José de Jesus Barreto é jornalista, pesquisador, autor de livros e escrevinhador

  Apagão e brilho do Fenômeno


  “Essa vida, meu filho, é feita de fatos e mistérios. Os fatos a gente explica, já os mistérios...”   Assim me falou, certo dia, já bem velhinho, o grande Jorge, escritor Amado. 


Como no jogo da vida, o futebol é assim também. Senão, repare:


Aos 21 anos, escolhido como ´o melhor do mundo´ pela FIFA, na exuberância física e técnica maior da carreira, Ronaldo ‘o Fenômeno‘ terminou sendo a notícia, o grande enigma da Copa de 1998, vencida em casa pela França do meia franco-argelino Zinedine Zidane. Não pelas atuações e gols feitos na competição, mas pelo estranho ‘piripaque‘ que sofreu seis horas antes de entrar em campo pela partida final contra os franceses, em Paris. Até hoje se questiona: - ‘Afinal, o Fenômeno amarelou, foi feitiço ou puseram uma ‘besteirinha‘na comida/bebida dele na hora do almoço’? 


Mistério, nunca bem explicado ou esclarecido, nem o próprio Ronaldo sabe ou se lembra do ocorrido naquela tarde fatídica de domingo, na Cidade Luz. Hum! 

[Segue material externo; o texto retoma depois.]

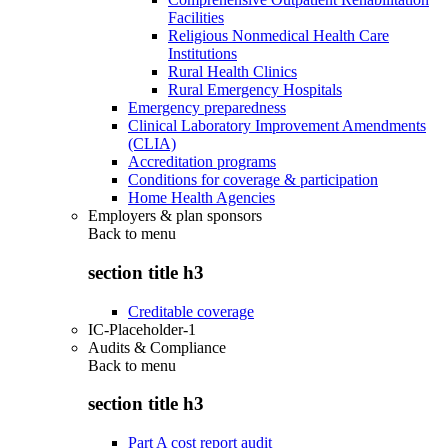
Facilities
Religious Nonmedical Health Care
Institutions
Rural Health Clinics
Rural Emergency Hospitals
Emergency preparedness
Clinical Laboratory Improvement Amendments
(CLIA)
Accreditation programs
Conditions for coverage & participation
Home Health Agencies
Employers & plan sponsors
Back to
menu
section title h3
Creditable coverage
IC-Placeholder-1
Audits & Compliance
Back to
menu
section title h3
Part A cost report audit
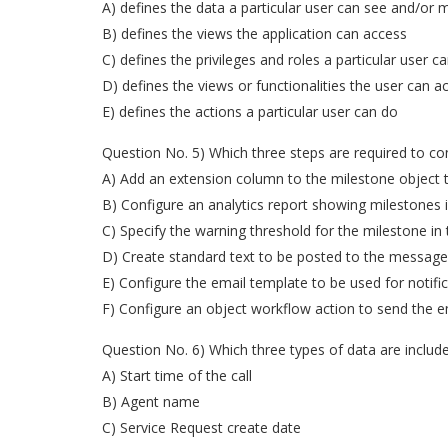
A) defines the data a particular user can see and/or 
B) defines the views the application can access
C) defines the privileges and roles a particular user c
D) defines the views or functionalities the user can a
E) defines the actions a particular user can do
Question No. 5) Which three steps are required to co
A) Add an extension column to the milestone object t
B) Configure an analytics report showing milestones i
C) Specify the warning threshold for the milestone in
D) Create standard text to be posted to the message
E) Configure the email template to be used for notific
F) Configure an object workflow action to send the 
Question No. 6) Which three types of data are include
A) Start time of the call
B) Agent name
C) Service Request create date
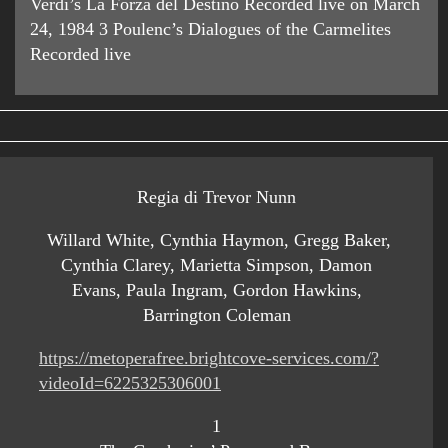
Verdi’s La Forza del Destino Recorded live on March
24, 1984 3 Poulenc’s Dialogues of the Carmelites
Recorded live
Regia di Trevor Nunn
Willard White, Cynthia Haymon, Gregg Baker,
Cynthia Clarey, Marietta Simpson, Damon
Evans, Paula Ingram, Gordon Hawkins,
Barrington Coleman
https://metoperafree.brightcove-services.com/?
videoId=6225325306001
1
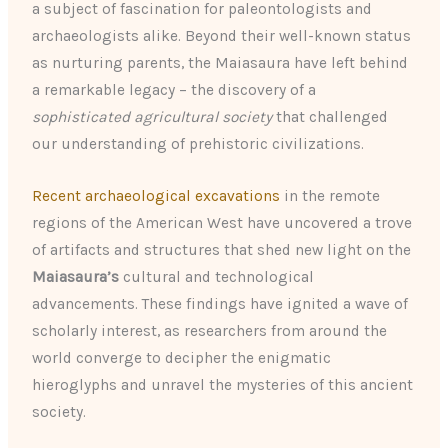
a subject of fascination for paleontologists and
archaeologists alike. Beyond their well-known status
as nurturing parents, the Maiasaura have left behind
a remarkable legacy – the discovery of a
sophisticated agricultural society
that challenged
our understanding of prehistoric civilizations.
Recent archaeological excavations
in the remote
regions of the American West have uncovered a trove
of artifacts and structures that shed new light on the
Maiasaura’s
cultural and technological
advancements. These findings have ignited a wave of
scholarly interest, as researchers from around the
world converge to decipher the enigmatic
hieroglyphs and unravel the mysteries of this ancient
society.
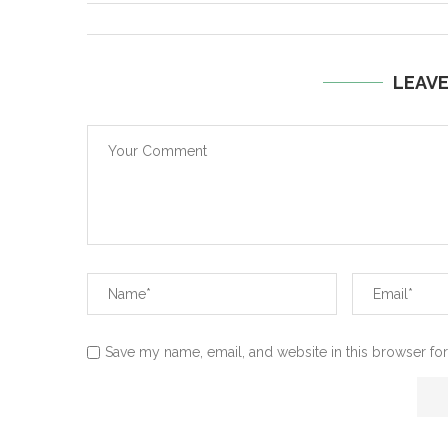
LEAV
Save my name, email, and website in this browser for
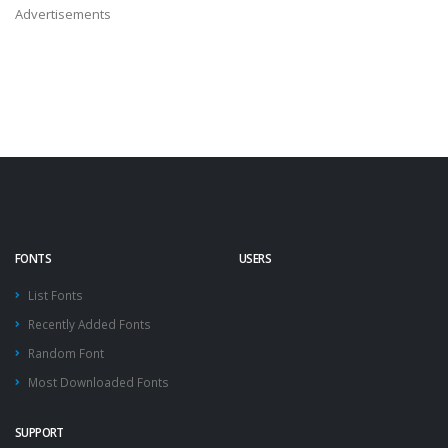
Advertisements
FONTS
USERS
List Fonts
Recently Added Fonts
Random Font
Most Downloaded Fonts
SUPPORT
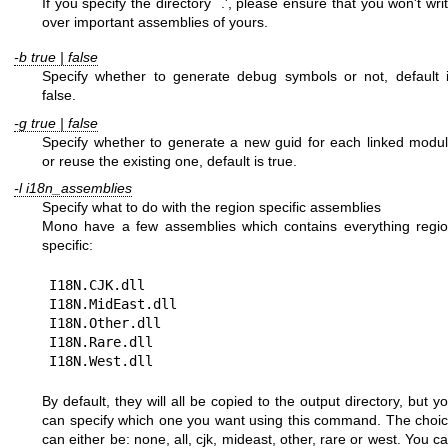
If you specify the directory `.', please ensure that you won't wri
over important assemblies of yours.
-b true | false
Specify whether to generate debug symbols or not, default 
false.
-g true | false
Specify whether to generate a new guid for each linked modu
or reuse the existing one, default is true.
-l i18n_assemblies
Specify what to do with the region specific assemblies
Mono have a few assemblies which contains everything regi
specific:
I18N.CJK.dll

I18N.MidEast.dll

I18N.Other.dll

I18N.Rare.dll

I18N.West.dll
By default, they will all be copied to the output directory, but y
can specify which one you want using this command. The choi
can either be: none, all, cjk, mideast, other, rare or west. You c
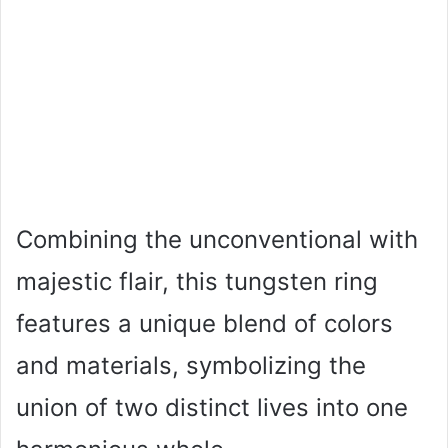
Combining the unconventional with
majestic flair, this tungsten ring
features a unique blend of colors
and materials, symbolizing the
union of two distinct lives into one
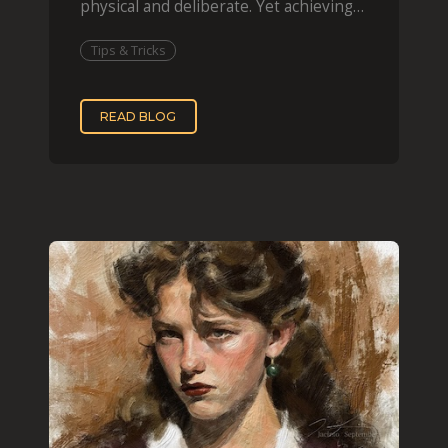
physical and deliberate. Yet achieving
that effect digit
Tips & Tricks
READ BLOG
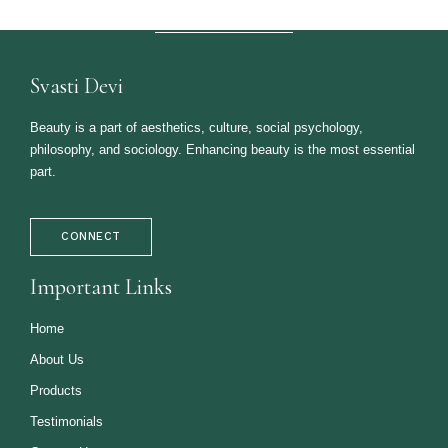
Svasti Devi
Beauty is a part of aesthetics, culture, social psychology,
philosophy, and sociology. Enhancing beauty is the most essential
part.
CONNECT
Important Links
Home
About Us
Products
Testimonials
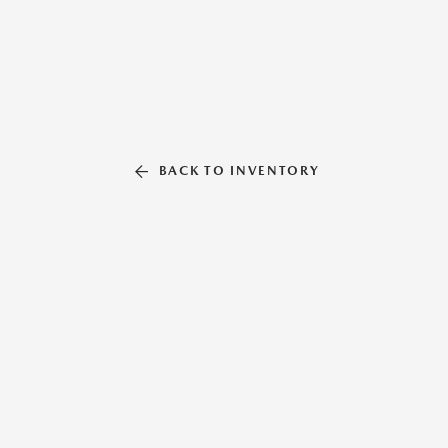
BACK TO INVENTORY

Quatro anos depois, na Copa da Ásia, já às voltas com a balança e tentando desesperadamente - meses, semanas, dias, horas infindas de fisioterapia – se recuperar de uma delicada cirurgia no joelho, fisicamente ‘meia boca’ e com um topete ridículo na cabeça, rindo à toa, Ronaldo nos deu o Penta marcando os gols necessários e decisivos da conquista. Poucos acreditavam, mas o brasileiro deu exemplo de superação e perseverança.

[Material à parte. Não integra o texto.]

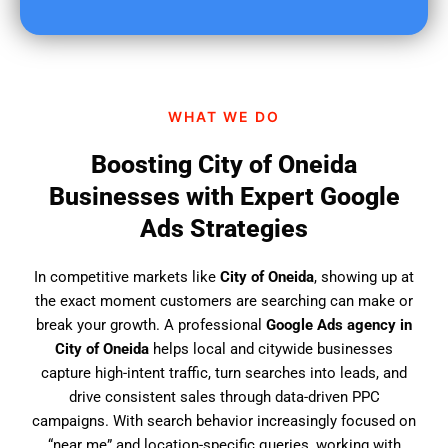
u
f
i
n
d
WHAT WE DO
u
s
Boosting City of Oneida
?
Businesses with Expert Google
Ads Strategies
In competitive markets like
City of Oneida
, showing up at
the exact moment customers are searching can make or
break your growth. A professional
Google Ads agency in
City of Oneida
helps local and citywide businesses
capture high-intent traffic, turn searches into leads, and
drive consistent sales through data-driven PPC
campaigns. With search behavior increasingly focused on
“near me” and location-specific queries, working with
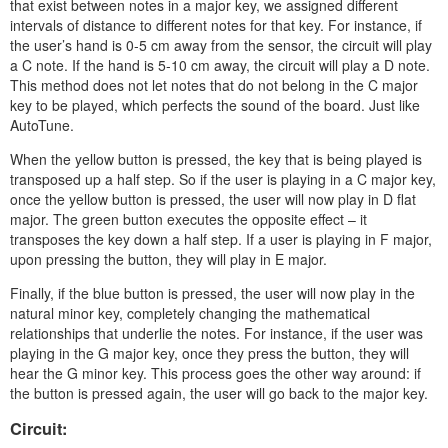
that exist between notes in a major key, we assigned different
intervals of distance to different notes for that key. For instance, if
the user’s hand is 0-5 cm away from the sensor, the circuit will play
a C note. If the hand is 5-10 cm away, the circuit will play a D note.
This method does not let notes that do not belong in the C major
key to be played, which perfects the sound of the board. Just like
AutoTune.
When the yellow button is pressed, the key that is being played is
transposed up a half step. So if the user is playing in a C major key,
once the yellow button is pressed, the user will now play in D flat
major. The green button executes the opposite effect – it
transposes the key down a half step. If a user is playing in F major,
upon pressing the button, they will play in E major.
Finally, if the blue button is pressed, the user will now play in the
natural minor key, completely changing the mathematical
relationships that underlie the notes. For instance, if the user was
playing in the G major key, once they press the button, they will
hear the G minor key. This process goes the other way around: if
the button is pressed again, the user will go back to the major key.
Circuit:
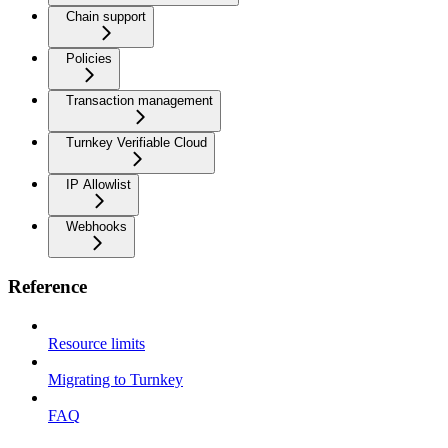
Chain support
Policies
Transaction management
Turnkey Verifiable Cloud
IP Allowlist
Webhooks
Reference
Resource limits
Migrating to Turnkey
FAQ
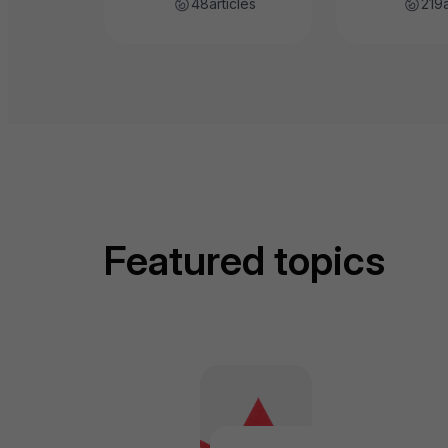
48
articles
219
Featured topics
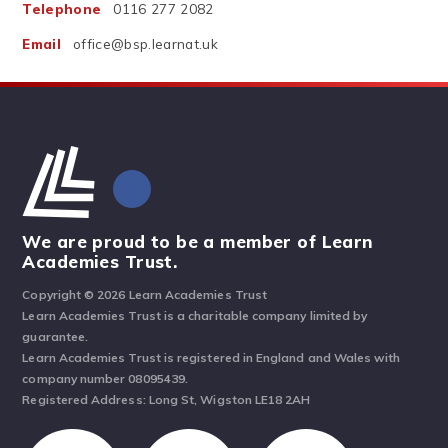
Telephone
0116 277 2082
Email
office@bsp.learnat.uk
We are proud to be a member of Learn
Academies Trust.
Copyright © 2026 Learn Academies Trust
Learn Academies Trust is a charitable company limited by
guarantee.
Learn Academies Trust is registered in England and Wales with
company number 08095439.
Registered Address: Long St, Wigston LE18 2AH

 Ele diria depois, satisfeito: “Fiz meus gols, fui eleito ‘o craque‘, o Gaúcho encantou, mas o melhor jogador daquela Copa foi Rivaldo; jogou demais!”. Foi a Copa dos três erres – Ronaldo, Ronaldinho e Rivaldo, craques, gênios da bola. Eles fizeram a diferença. Fazem 24 anos. 

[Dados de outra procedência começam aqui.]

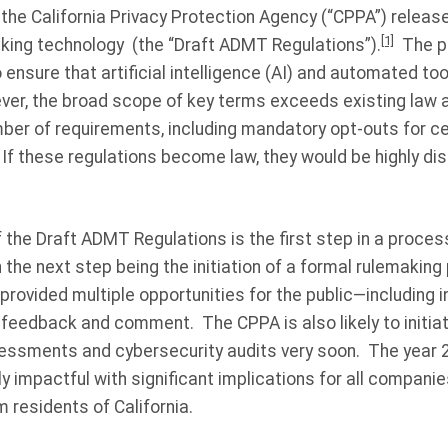
he California Privacy Protection Agency (“CPPA”) release
[1]
ing technology (the “Draft ADMT Regulations”).
The pu
ensure that artificial intelligence (AI) and automated to
r, the broad scope of key terms exceeds existing law a
ber of requirements, including mandatory opt-outs for c
 If these regulations become law, they would be highly di
the Draft ADMT Regulations is the first step in a process
 the next step being the initiation of a formal rulemaking
rovided multiple opportunities for the public—including i
eedback and comment. The CPPA is also likely to initia
essments and cybersecurity audits very soon. The year 2
ly impactful with significant implications for all companie
m residents of California.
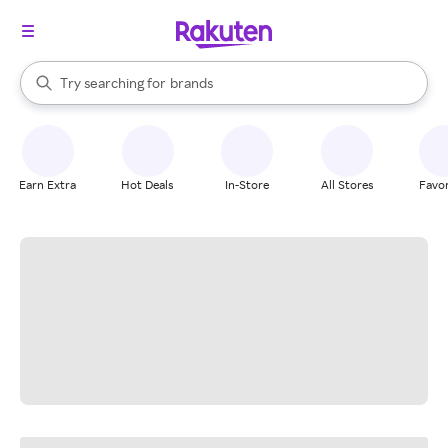
stores
When autocomplete results are available, use the up and down arrow k
Try searching for
brands
Search Rakuten
groceries
stores
Earn Extra
Hot Deals
In-Store
All Stores
Favor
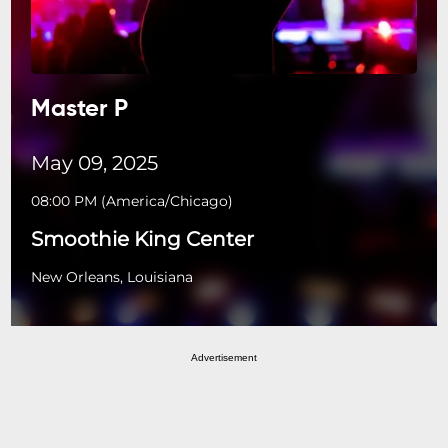
Master P
May 09, 2025
08:00 PM
(
America/Chicago
)
Smoothie King Center
New Orleans, Louisiana
Advertisement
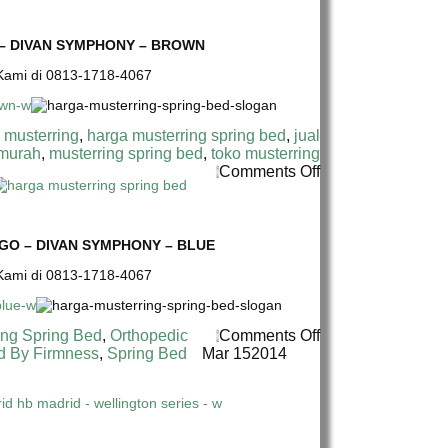
BED
MUSTERRING
–
SPRING
HB
BED
 – DIVAN SYMPHONY – BROWN
ROMA
TERMURAH
–
e Kami di 0813-1718-4067
DI
DIVAN
INDONESIA
SYMPHONY
|
–
MUSTERRING
 musterring
,
harga musterring spring bed
,
jual
WHITE
SYMPHONY
 murah
,
musterring spring bed
,
toko musterring
17
on
Comments Off
CM
HARGA
SPRING
MUSTERRING
BED
SPRING
–
BED
GO – DIVAN SYMPHONY – BLUE
HB
TERMURAH
e Kami di 0813-1718-4067
MH6
DI
–
INDONESIA
DIVAN
|
SYMPHONY
MUSTERRING
on
ing Spring Bed
,
Orthopedic
Comments Off
–
SYMPHONY
HARGA
d By Firmness
,
Spring Bed
Mar
15
2014
BROWN
17
MUSTERRING
CM
SPRING
SPRING
BED
BED
TERMURAH
–
DI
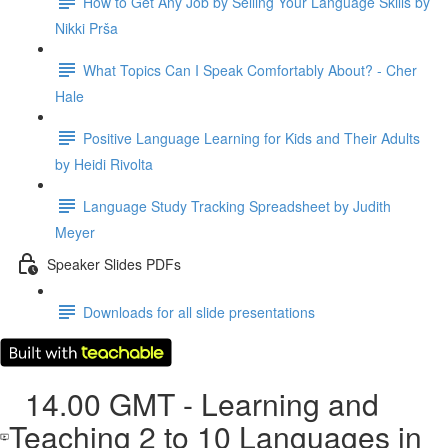
How to Get Any Job by Selling Your Language Skills by
Nikki Prša
What Topics Can I Speak Comfortably About? - Cher
Hale
Positive Language Learning for Kids and Their Adults
by Heidi Rivolta
Language Study Tracking Spreadsheet by Judith
Meyer
Speaker Slides PDFs
Downloads for all slide presentations
14.00 GMT - Learning and
Teaching 2 to 10 Languages in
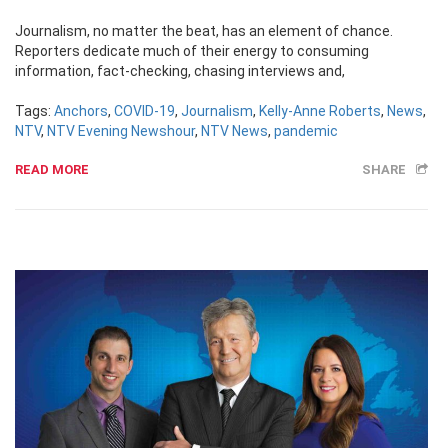
Journalism, no matter the beat, has an element of chance.
Reporters dedicate much of their energy to consuming
information, fact-checking, chasing interviews and,
Tags:
Anchors
,
COVID-19
,
Journalism
,
Kelly-Anne Roberts
,
News
,
NTV
,
NTV Evening Newshour
,
NTV News
,
pandemic
READ MORE
SHARE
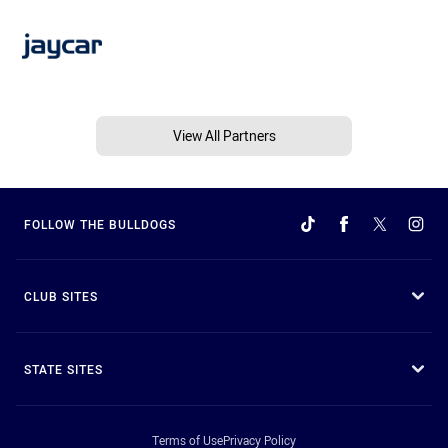
View All Partners
FOLLOW THE BULLDOGS
CLUB SITES
STATE SITES
Terms of Use
Privacy Policy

  ‘Le jour de gloire est arrivé‘   Os franceses organizaram a festa e se prepararam com capricho para a Copa de 1998, em casa. A nação, em azul/vermelho e branco, emanava orgulho. Convenhamos, jogaram bem, tinham um timaço – Zidane, Thuram, Dessaily, Deschamps (hoje, o treinador), Vieira, Petit, Trezequet... -, uma equipe de brilho coletivo, boa técnica e força física, muito competitiva, que chegou com méritos à final, quando fez contra nós, sem dúvida, sua melhor partida. 


O Brasil, sob comando do envelhecido Zagallo, fazia uma campanha de lampejos – passou com dificuldades pela Escócia (2 x 1), venceu bem Marrocos (3 x 0, com gol de Ronaldo) e, já classificado, perdeu de virada (1 x 2) para a Noruega, acendendo o sinal de alerta. Nas oitavas, goleamos o Chile (4 x 1). Na sequência, penamos para vencer a Dinamarca (3 x 2), com um golaço salvador de Rivaldo (o melhor dos brasileiros na Copa, sem dúvidas), em arrancada individual, aos 15min do segundo tempo. E  cumprimos, na semifinal, um jogo duríssimo (1 x 1) contra a Holanda – gol de Ronaldo, já no segundo tempo e veio o empate holandês aos 43’, Kluivert de cabeça. Houve, então, a prorrogação e vencemos na cobrança de pênaltis, graças a Taffarel que catou duas. 


Assim chegávamos à tão sonhada final, contra os donos da casa, no Stade de France... e tínhamos Ronaldo, ‘o melhor do mundo‘! Estávamos confiantes. Aí... o estranho aconteceu ... 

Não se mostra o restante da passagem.